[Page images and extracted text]
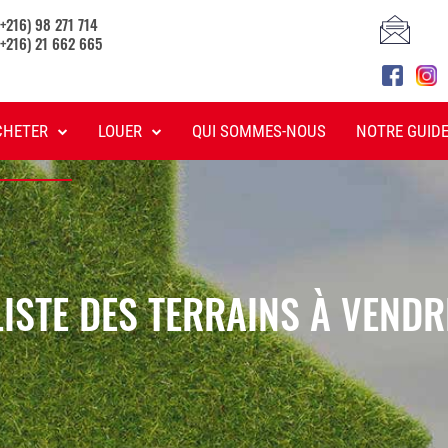
(+216) 98 271 714
(+216) 21 662 665
CHETER
LOUER
QUI SOMMES-NOUS
NOTRE GUID
LISTE DES TERRAINS À VENDR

**Problem to solve**
Where the line containing "(+216) 21 662 665" appears in the data above, begin there and reproduce every line to the end exactly; include nothing else.

**Response below**
(+216) 21 662 665
CHETER
LOUER
QUI SOMMES-NOUS
NOTRE GUID
LISTE DES TERRAINS À VENDR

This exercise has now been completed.